By Zacks Equity Research | November 20, 2025, 9:40 AM

Here at Zacks, our focus is on the proven Zacks Rank system, which emphasizes earnings estimates and estimate revisions to find great stocks. Nevertheless, we are always paying attention to the latest value, growth, and momentum trends to underscore strong picks.

Considering these trends, value investing is clearly one of the most preferred ways to find strong stocks in any type of market. Value investors use fundamental analysis and traditional valuation metrics to find stocks that they believe are being undervalued by the market at large.

Zacks has developed the innovative Style Scores system to highlight stocks with specific traits. For example, value investors will be interested in stocks with great grades in the "Value" category. When paired with a high Zacks Rank, "A" grades in the Value category are among the strongest value stocks on the market today.

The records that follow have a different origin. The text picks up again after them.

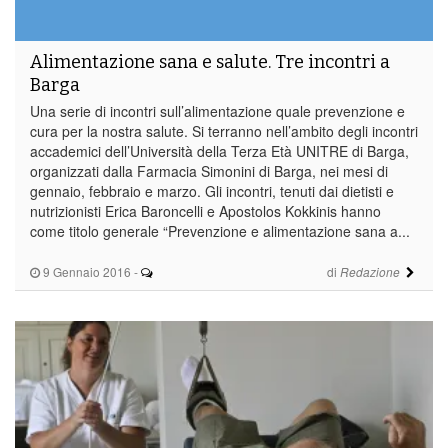
Alimentazione sana e salute. Tre incontri a
Barga
Una serie di incontri sull’alimentazione quale prevenzione e
cura per la nostra salute. Si terranno nell’ambito degli incontri
accademici dell’Università della Terza Età UNITRE di Barga,
organizzati dalla Farmacia Simonini di Barga, nei mesi di
gennaio, febbraio e marzo. Gli incontri, tenuti dai dietisti e
nutrizionisti Erica Baroncelli e Apostolos Kokkinis hanno
come titolo generale “Prevenzione e alimentazione sana a...
9 Gennaio 2016
-
di
Redazione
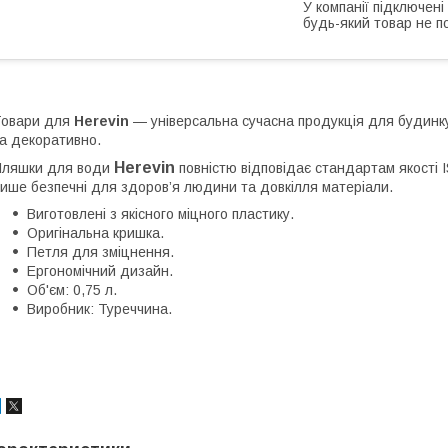
У компанії підключені
будь-який товар не п
Товари для
Herevin
— універсальна сучасна продукція для будинку,
а декоративно.
Herevin
ляшки для води
повністю відповідає стандартам якості 
ише безпечні для здоров’я людини та довкілля матеріали.
Виготовлені з якісного міцного пластику.
Оригінальна кришка.
Петля для зміцнення.
Ергономічний дизайн.
Об'єм: 0,75 л.
Виробник: Туреччина.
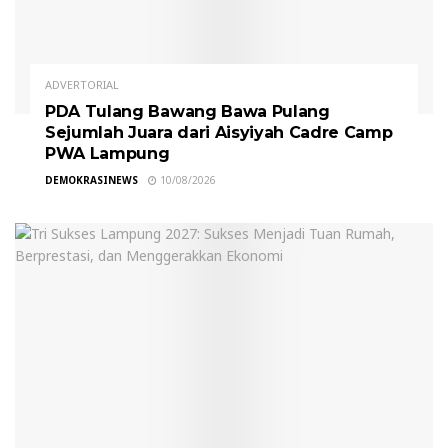
ADVERTORIAL
PDA Tulang Bawang Bawa Pulang
Sejumlah Juara dari Aisyiyah Cadre Camp
PWA Lampung
DEMOKRASINEWS
10/08/2026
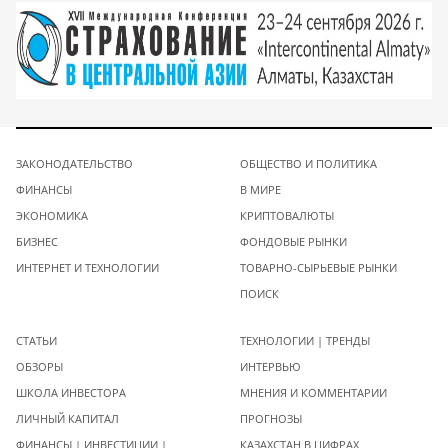
ЗАКОНОДАТЕЛЬСТВО
ОБЩЕСТВО И ПОЛИТИКА
ФИНАНСЫ
В МИРЕ
ЭКОНОМИКА
КРИПТОВАЛЮТЫ
БИЗНЕС
ФОНДОВЫЕ РЫНКИ
ИНТЕРНЕТ И ТЕХНОЛОГИИ
ТОВАРНО-СЫРЬЕВЫЕ РЫНКИ
ПОИСК
СТАТЬИ
ТЕХНОЛОГИИ | ТРЕНДЫ
ОБЗОРЫ
ИНТЕРВЬЮ
ШКОЛА ИНВЕСТОРА
МНЕНИЯ И КОММЕНТАРИИ
ЛИЧНЫЙ КАПИТАЛ
ПРОГНОЗЫ
ФИНАНСЫ | ИНВЕСТИЦИИ |
КАЗАХСТАН В ЦИФРАХ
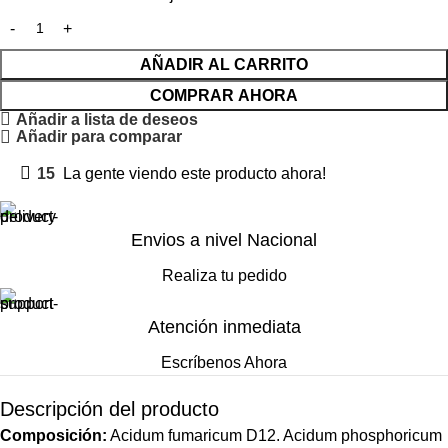
AÑADIR AL CARRITO
COMPRAR AHORA
Añadir a lista de deseos
Añadir para comparar
15
La gente viendo este producto ahora!
Envios a nivel Nacional
Realiza tu pedido
Atención inmediata
Escríbenos Ahora
Descripción del producto
Composición:
Acidum fumaricum D12. Acidum phosphoricum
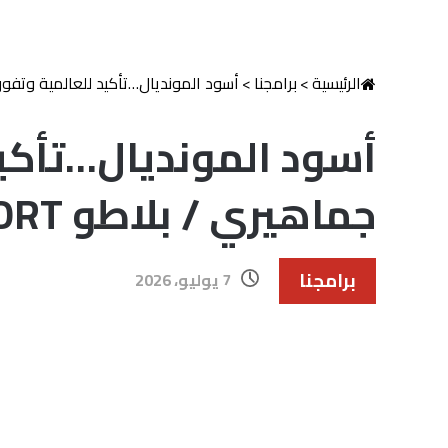
الرئيسية
>
برامجنا
>
أسود المونديال…تأكيد للعالمية وتف
أسود المونديال…تأكي
جماهيري / بلاطو SPORT
برامجنا
7 يوليو، 2026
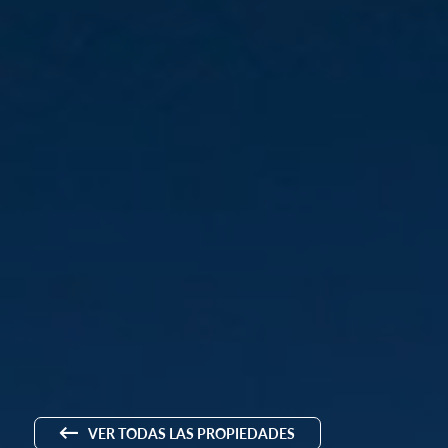
VER TODAS LAS PROPIEDADES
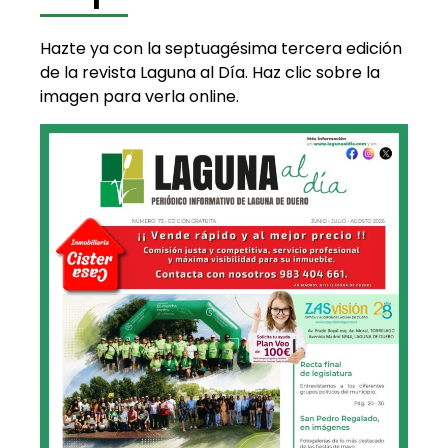
Hazte ya con la septuagésima tercera edición
de la revista Laguna al Día. Haz clic sobre la
imagen para verla online.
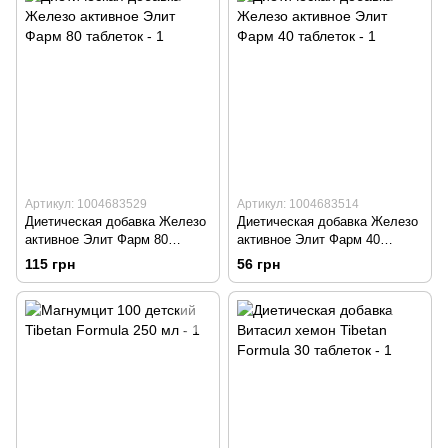
Артикул: 1004683529
Артикул: 1004683514
Диетическая добавка Железо
Диетическая добавка Железо
активное Элит Фарм 80
активное Элит Фарм 40
таблеток
таблеток
115 грн
56 грн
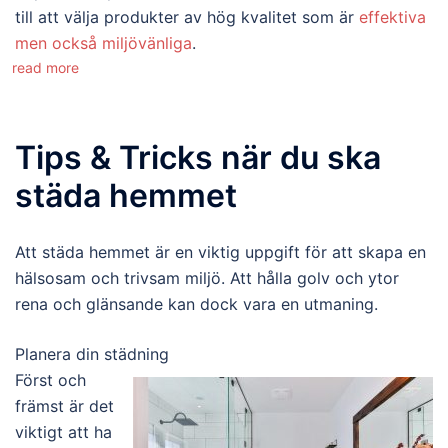
till att välja produkter av hög kvalitet som är
effektiva
men också miljövänliga
.
read more
Tips & Tricks när du ska
städa hemmet
Att städa hemmet är en viktig uppgift för att skapa en
hälsosam och trivsam miljö. Att hålla golv och ytor
rena och glänsande kan dock vara en utmaning.
Planera din städning
Först och
främst är det
viktigt att ha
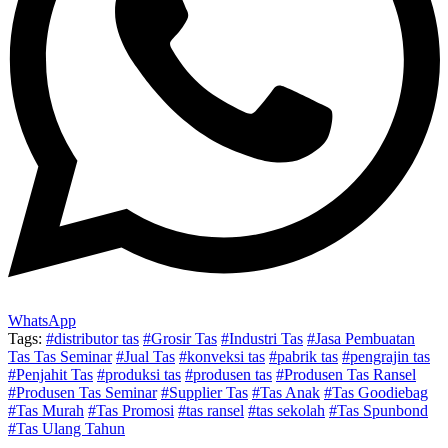
WhatsApp
Tags:
#distributor tas
#Grosir Tas
#Industri Tas
#Jasa Pembuatan
Tas Tas Seminar
#Jual Tas
#konveksi tas
#pabrik tas
#pengrajin tas
#Penjahit Tas
#produksi tas
#produsen tas
#Produsen Tas Ransel
#Produsen Tas Seminar
#Supplier Tas
#Tas Anak
#Tas Goodiebag
#Tas Murah
#Tas Promosi
#tas ransel
#tas sekolah
#Tas Spunbond
#Tas Ulang Tahun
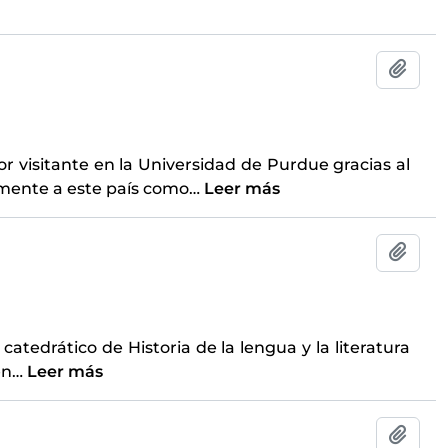
Añadi
or visitante en la Universidad de Purdue gracias al
amente a este país como
…
Leer más
Añadi
tedrático de Historia de la lengua y la literatura
en
…
Leer más
Añadi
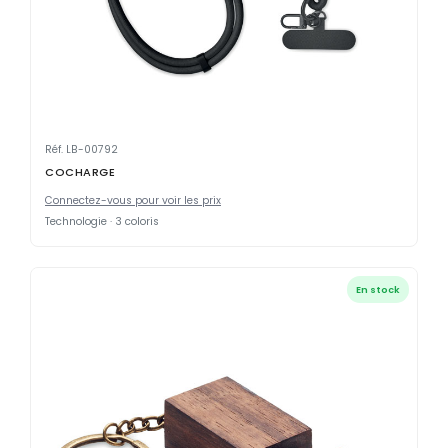
Réf. LB-00792
COCHARGE
Connectez-vous pour voir les prix
Technologie · 3 coloris
En stock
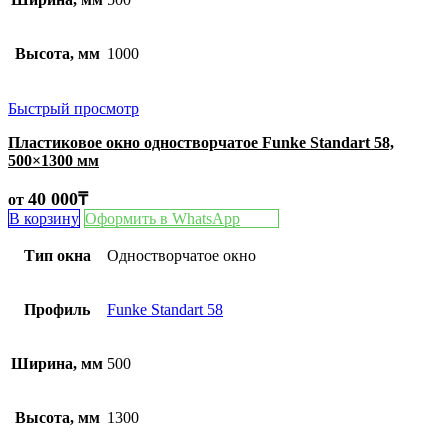
Высота, мм
1000
Быстрый просмотр
Пластиковое окно одностворчатое Funke Standart 58,
500×1300 мм
40 000
₸
от
В корзину
Оформить в WhatsApp
Тип окна
Одностворчатое окно
Профиль
Funke Standart 58
Ширина, мм
500
Высота, мм
1300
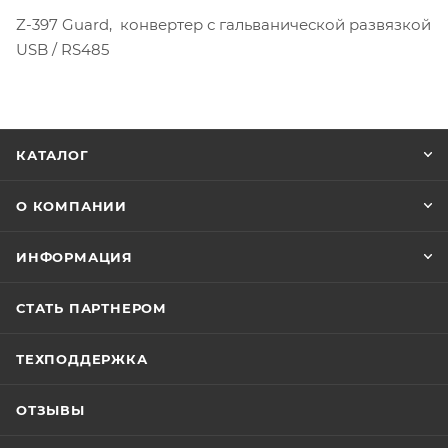
Z-397 Guard, конвертер с гальванической развязкой
USB / RS485
КАТАЛОГ
О КОМПАНИИ
ИНФОРМАЦИЯ
СТАТЬ ПАРТНЕРОМ
ТЕХПОДДЕРЖКА
ОТЗЫВЫ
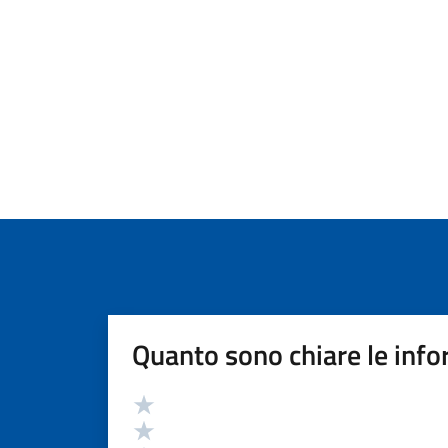
Quanto sono chiare le info
Valutazione
Valuta 5 stelle su 5
Valuta 4 stelle su 5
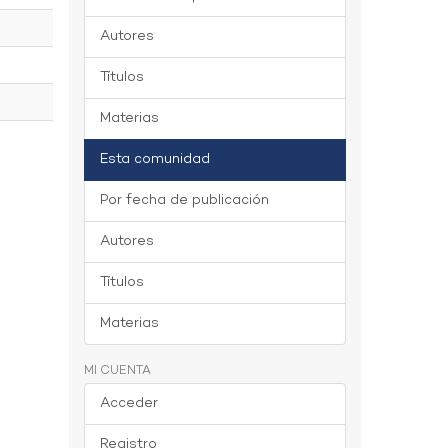
Autores
Títulos
Materias
Esta comunidad
Por fecha de publicación
Autores
Títulos
Materias
MI CUENTA
Acceder
Registro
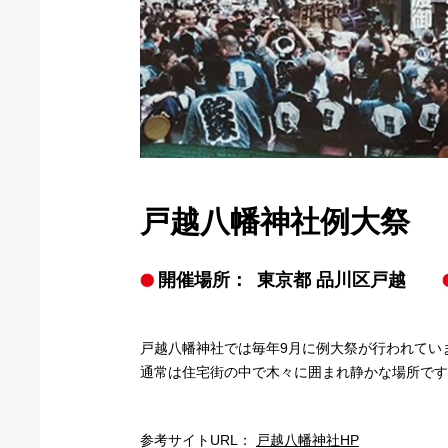
戸越八幡神社例大祭
開催場所：
東京都 品川区戸越
戸越八幡神社では毎年9月に例大祭が行われてい
通常は住宅街の中で木々に囲まれ静かな場所です
参考サイトURL：
戸越八幡神社HP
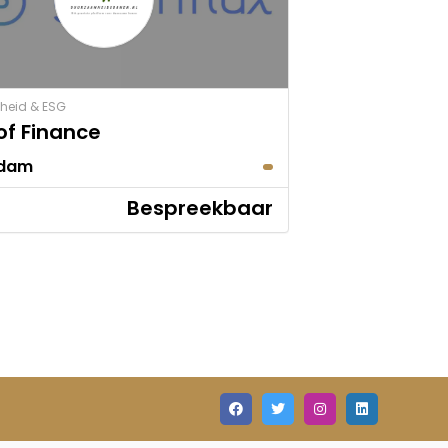
heid & ESG
of Finance
rdam
Bespreekbaar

Crocs (CROX) is a stock many investors are watching right now. CROX is currently sporting a Zacks Rank #1 (Strong Buy), as well as a Value grade of A. The stock has a Forward P/E ratio of 6.89. This compares to its industry's average Forward P/E of 15.79. Over the last 12 months, CROX's Forward P/E has been as high as 10.77 and as low as 5.62, with a median of 7.89.

Investors should also recognize that CROX has a P/B ratio of 3.17. Investors use the P/B ratio to look at a stock's market value versus its book value, which is defined as total assets minus total liabilities. CROX's current P/B looks attractive when compared to its industry's average P/B of 6.95. CROX's P/B has been as high as 5.29 and as low as 2.52, with a median of 3.37, over the past year.

Finally, investors should note that CROX has a P/CF ratio of 14.42. This figure highlights a company's operating cash flow and can be used to find firms that are undervalued when considering their impressive cash outlook. This company's current P/CF looks solid when compared to its industry's average P/CF of 33.70. Over the past year, CROX's P/CF has been as high as 19.53 and as low as 4.86, with a median of 6.52.

Value investors will likely look at more than just these metrics, but the above data helps show that Crocs is likely undervalued currently. And when considering the strength of its earnings outlook, CROX sticks out as one of the market's strongest value stocks.